Instructions for the task: Copy out all lines in the material below that contain the string "EndNote".
Exercise data section start
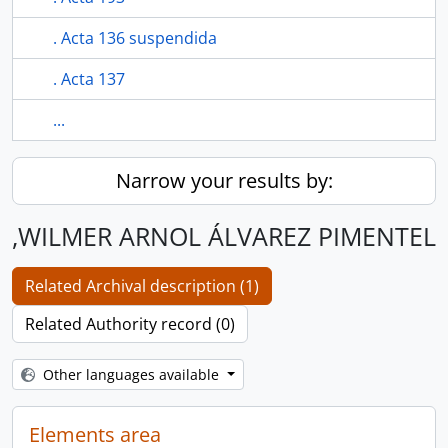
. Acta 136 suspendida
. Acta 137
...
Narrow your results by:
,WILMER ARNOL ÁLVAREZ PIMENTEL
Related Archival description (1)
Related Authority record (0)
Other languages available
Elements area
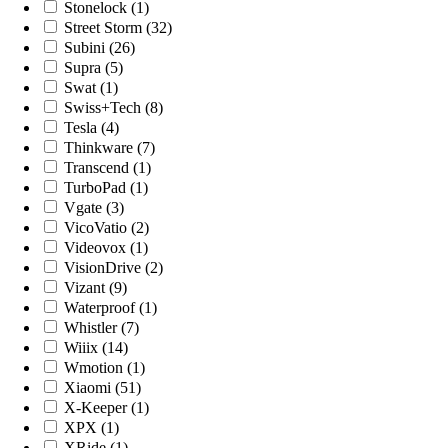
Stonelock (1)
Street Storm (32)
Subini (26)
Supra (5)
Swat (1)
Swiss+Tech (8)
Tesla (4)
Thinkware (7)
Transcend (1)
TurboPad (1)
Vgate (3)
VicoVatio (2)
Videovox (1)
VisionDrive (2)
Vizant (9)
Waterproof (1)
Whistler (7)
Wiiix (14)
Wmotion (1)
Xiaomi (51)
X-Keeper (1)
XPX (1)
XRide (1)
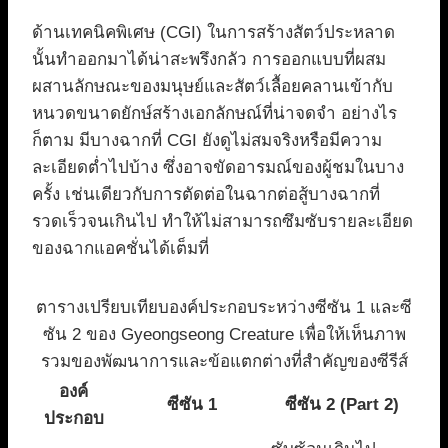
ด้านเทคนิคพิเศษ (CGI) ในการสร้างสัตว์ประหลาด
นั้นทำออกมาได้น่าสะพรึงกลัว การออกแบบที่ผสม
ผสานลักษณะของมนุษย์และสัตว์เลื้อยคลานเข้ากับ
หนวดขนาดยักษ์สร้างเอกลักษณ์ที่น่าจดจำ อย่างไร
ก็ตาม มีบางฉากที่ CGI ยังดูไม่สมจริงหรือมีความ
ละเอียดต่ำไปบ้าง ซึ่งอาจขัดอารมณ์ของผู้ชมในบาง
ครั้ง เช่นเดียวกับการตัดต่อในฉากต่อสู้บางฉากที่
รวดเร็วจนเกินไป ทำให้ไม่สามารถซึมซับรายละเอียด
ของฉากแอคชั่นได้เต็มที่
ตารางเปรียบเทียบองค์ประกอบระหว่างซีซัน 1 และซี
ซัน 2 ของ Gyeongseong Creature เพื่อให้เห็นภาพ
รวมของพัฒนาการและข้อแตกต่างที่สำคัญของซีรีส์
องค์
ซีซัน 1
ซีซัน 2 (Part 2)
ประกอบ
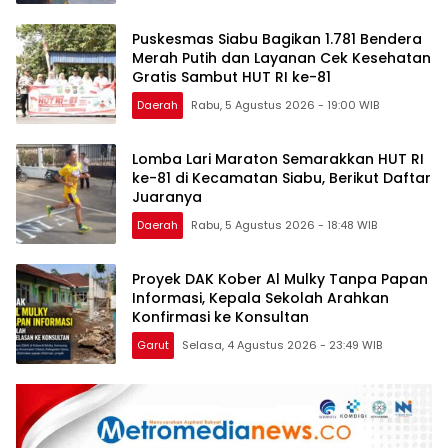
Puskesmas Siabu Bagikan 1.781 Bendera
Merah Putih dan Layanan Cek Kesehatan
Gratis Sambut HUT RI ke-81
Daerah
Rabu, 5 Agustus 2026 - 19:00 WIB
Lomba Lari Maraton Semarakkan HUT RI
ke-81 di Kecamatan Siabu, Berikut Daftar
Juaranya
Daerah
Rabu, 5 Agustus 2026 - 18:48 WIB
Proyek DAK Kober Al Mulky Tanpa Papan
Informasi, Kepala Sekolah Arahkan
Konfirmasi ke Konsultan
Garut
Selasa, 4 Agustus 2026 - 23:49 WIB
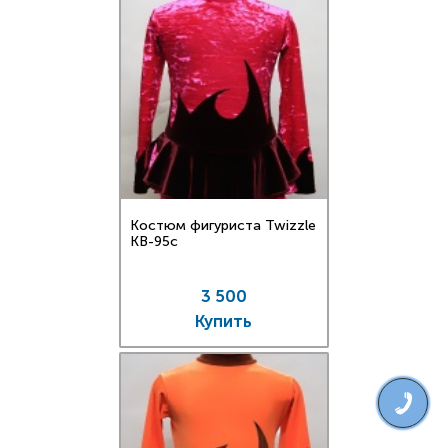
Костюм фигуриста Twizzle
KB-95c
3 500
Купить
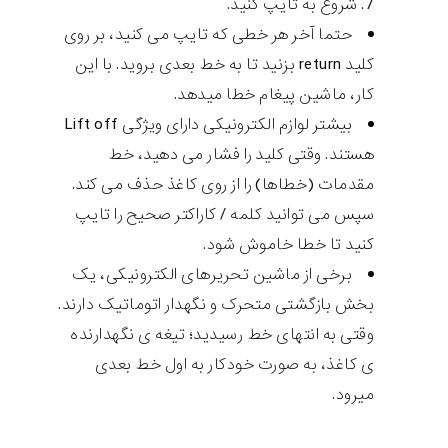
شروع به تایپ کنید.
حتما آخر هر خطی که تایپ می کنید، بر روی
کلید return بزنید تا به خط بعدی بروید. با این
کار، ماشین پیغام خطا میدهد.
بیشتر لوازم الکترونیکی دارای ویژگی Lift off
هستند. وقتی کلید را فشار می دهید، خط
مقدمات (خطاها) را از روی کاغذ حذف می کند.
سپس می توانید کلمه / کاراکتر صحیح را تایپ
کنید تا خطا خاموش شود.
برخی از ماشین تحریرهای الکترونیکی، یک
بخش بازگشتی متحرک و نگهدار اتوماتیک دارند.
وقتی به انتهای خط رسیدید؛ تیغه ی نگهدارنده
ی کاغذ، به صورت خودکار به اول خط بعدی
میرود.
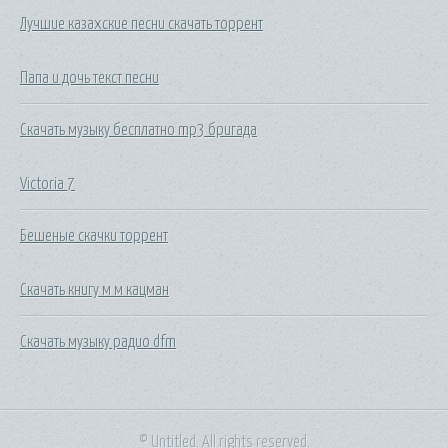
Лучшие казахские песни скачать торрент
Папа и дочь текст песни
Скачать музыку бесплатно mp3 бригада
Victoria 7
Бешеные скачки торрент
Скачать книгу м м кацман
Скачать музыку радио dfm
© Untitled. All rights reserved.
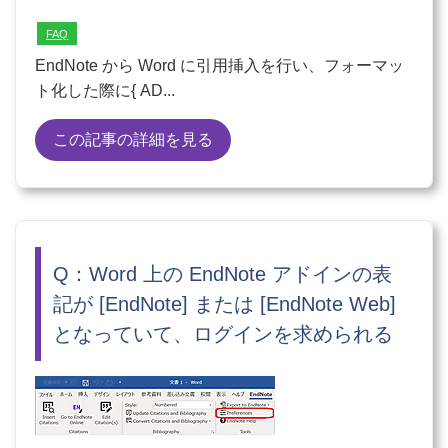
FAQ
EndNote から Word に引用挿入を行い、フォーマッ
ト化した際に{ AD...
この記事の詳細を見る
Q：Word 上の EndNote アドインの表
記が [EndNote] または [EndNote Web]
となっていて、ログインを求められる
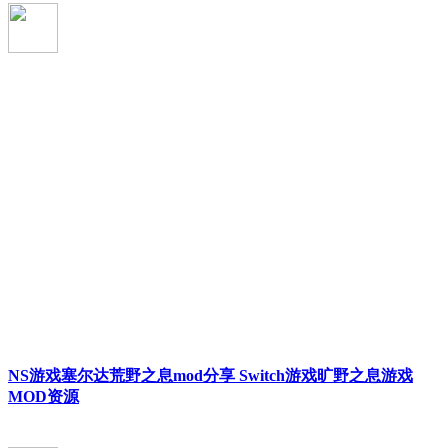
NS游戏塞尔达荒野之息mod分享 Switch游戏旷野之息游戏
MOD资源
Exercise data section end
Result:
EndNote から Word に引用挿入を行い、フォーマッ
Q：Word 上の EndNote アドインの表
記が [EndNote] または [EndNote Web]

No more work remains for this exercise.